The other reason he opposed the PRO Act, Vance said, was, basically, many unions in the U.S. support Democrats. "I think it’s dumb to hand over a lot of power to a union leadership that is aggressively anti-Republican," Vance said.

Vance has questioned the value of the dollar as an international reserve currency and suggested that a weaker dollar would benefit the American economy. Since the end of World War II, the U.S. dollar has played a special role in the global economy: It's the "international reserve currency," or the main currency the world uses to trade and save (for more, read our newsletter here and listen to this classic Planet Money episode here).

For a long time, mainstream Republicans and Democrats have supported this special role for the dollar. It offers the U.S. a host of benefits, including the ability for the government to borrow at lower interest rates. The benefits that come from the dollar being the international reserve currency is sometimes called the "exorbitant privilege."

But last year, in a Senate hearing with Federal Reserve Chair Jerome Powell, Vance questioned the value of this special role for the dollar. Sure, he said, it may strengthen the dollar, which boosts American consumers' ability to buy foreign goods and travel abroad. "But it does come at a cost to American producers," Vance said. "I think in some ways you can argue that the reserve currency status is a massive subsidy to American consumers but a massive tax on American producers." This, he suggested, contributes to "our mass consumption of mostly useless imports, on the one hand, and our hollowed-out industrial base on the other hand."

Bernie may have discussed dollar diplomacy, and a policy objective to oppose regimes suggesting oil be priced otherwise than in dollars per barrel, but Crabgrass is not aware of it being a question Bernie cares to address. And Bernie likes unions as a sidebar item notes re the UAW.

And JD has yet to discuss the medical industrial complex as far as I know, with any policy to rein in its excesses. Bernie has.

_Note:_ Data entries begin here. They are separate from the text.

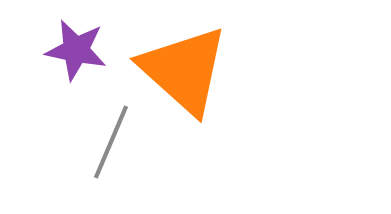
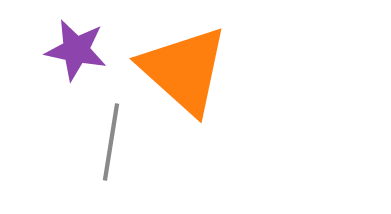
gray line: rotated 14 degrees counterclockwise
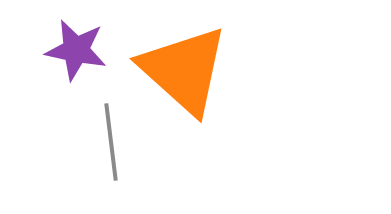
gray line: rotated 16 degrees counterclockwise
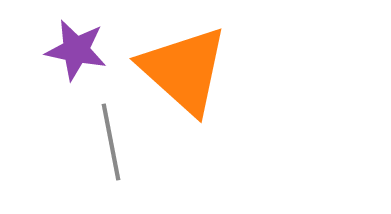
gray line: rotated 4 degrees counterclockwise
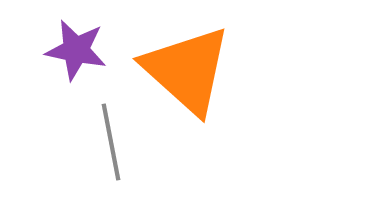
orange triangle: moved 3 px right
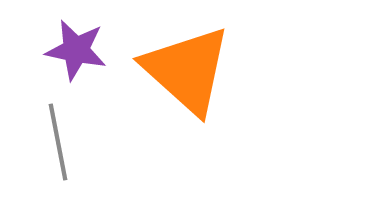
gray line: moved 53 px left
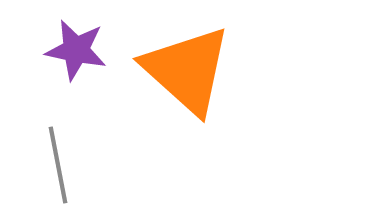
gray line: moved 23 px down
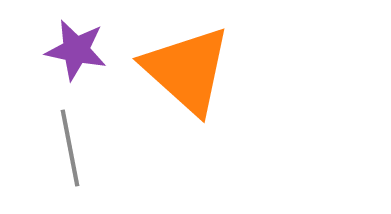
gray line: moved 12 px right, 17 px up
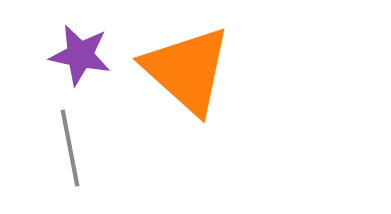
purple star: moved 4 px right, 5 px down
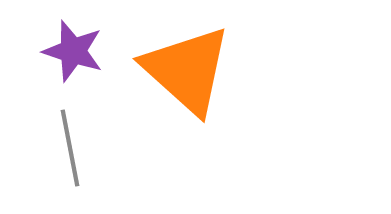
purple star: moved 7 px left, 4 px up; rotated 6 degrees clockwise
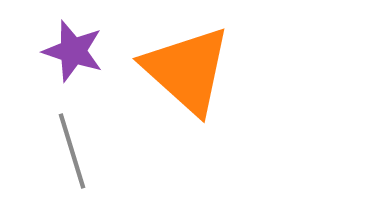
gray line: moved 2 px right, 3 px down; rotated 6 degrees counterclockwise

Often.

A word search = medical - on that item got no hits. The ball is in JD's court. He can play it or not. He can leave Big Pharma and such out of his pronouncements, but that would say something by omission. Where is JD on the issue? What will Trump propose to do with Obama's institution of Romneycare nationwide? We wait finding out. 

So, who are we really dealing with, and what actual changes are set to be tried?

_________UPDATE________

Sometimes it helps to write a bottom line. Sometimes not.

BOTTOM LINE: If JD really feels it necessary or helpful to him to attract "Bernie bros" he damn well knows how to start, and if it's bullshit, he won't.

Phrased that way, why were so many words used getting there?